**Task requirements**
The whole listing, exactly as given: write it out, leaving out each image.

**Provided material**
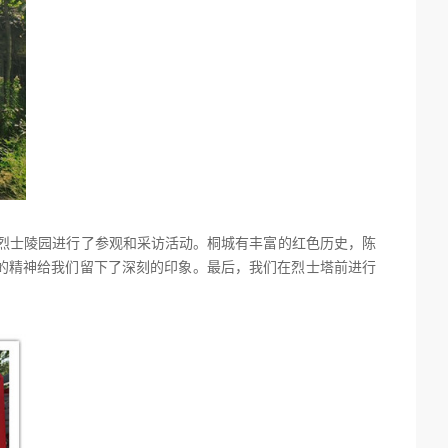
城烈士陵园进行了参观和采访活动。桐城有丰富的红色历史，陈
的精神给我们留下了深刻的印象。最后，我们在烈士塔前进行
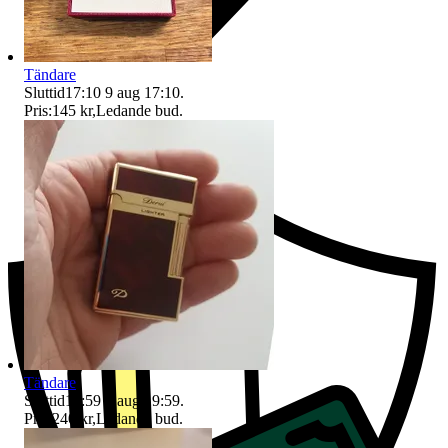
Tändare
Sluttid
17:10
9 aug 17:10
.
Pris:
145 kr
,
Ledande bud
.
Ersättning om du inte får din vara
Tändare
Sluttid
19:59
9 aug 19:59
.
Pris:
240 kr
,
Ledande bud
.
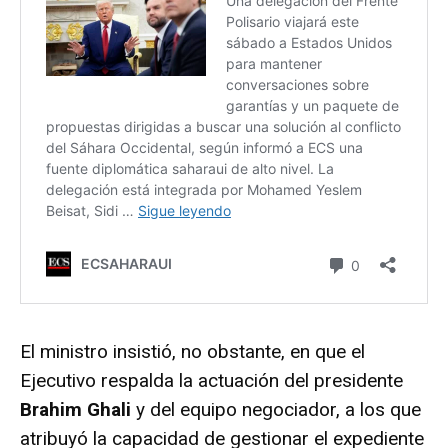
El ministro insistió, no obstante, en que el
Ejecutivo respalda la actuación del presidente
Brahim Ghali
y del equipo negociador, a los que
atribuyó la capacidad de gestionar el expediente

**Solved problem**
城烈士陵园进行了参观和采访活动。桐城有丰富的红色历史，陈
的精神给我们留下了深刻的印象。最后，我们在烈士塔前进行
Tändare
Sluttid
17:10
9 aug 17:10
.
Pris:
145 kr
,
Ledande bud
.
Ersättning om du inte får din vara
Tändare
Sluttid
19:59
9 aug 19:59
.
Pris:
240 kr
,
Ledande bud
.
El ministro insistió, no obstante, en que el
Ejecutivo respalda la actuación del presidente
Brahim Ghali
y del equipo negociador, a los que
atribuyó la capacidad de gestionar el expediente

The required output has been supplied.